I also looked at a sec­ond model as fol­lows: The pop­u­la­tion starts with a small finite num­ber of agents of each type. At each time step, a new agent en­ters, and per­ma­nently be­comes the modal agent that max­i­mizes ex­pected util­ity against the ex­ist­ing pop­u­la­tion. In this simu­la­tion, un­less you start with very few FairBots or Pru­den­tBots, you will sim­ply switch be­tween adding FairBots, Pru­den­tBots, and Co­op­er­ateBots, never adding a new Defec­tBot.

A more care­ful study could ac­tu­ally find what the dy­nam­ics are math­e­mat­i­cally rather than de­pend­ing on simu­la­tions, and can con­sider sys­tems with more or even all modal agents. There also might be other mod­els that are more jus­tified than the one I used. I ex­pect that most ways of do­ing it will re­sult in very lit­tle defec­tion.
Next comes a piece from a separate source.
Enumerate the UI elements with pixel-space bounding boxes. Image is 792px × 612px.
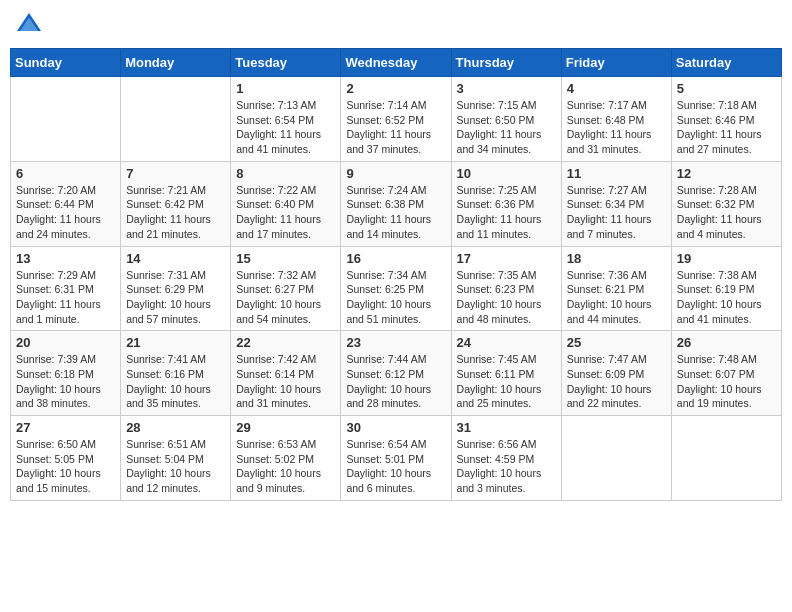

I like this re­sult. I just as­sumed that Defec­tBot would be the only Nash equil­ibrium, and I was sur­prised that the story had a much hap­pier end­ing. When I first be­came sus­pi­cious, I was think­ing that you could get a good equil­ibrium out of an in­finite col­lec­tion of differ­ent agents, but it turns out you only need three. You can view the Co­op­er­ateBots as defect­ing against the FairBots by re­fus­ing to pay to pun­ish bad ac­tors, and you can view the FairBots as defect­ing against the Pru­den­tBots by re­fus­ing to pay to pun­ish the non-pun­ish­ers. You might think you would need to pun­ish ar­bi­trary lev­els on non-pun­ish­ers to be in equil­ibrium, but it turns out that the Pru­den­tBots can get paid ex­actly enough to re­main com­pet­i­tive by ex­ploit­ing the Co­op­er­ateBots, and the Co­op­er­ateBots can get ex­ploited ex­actly enough to can­cel out their un­will­ing­ness to model the op­po­nent.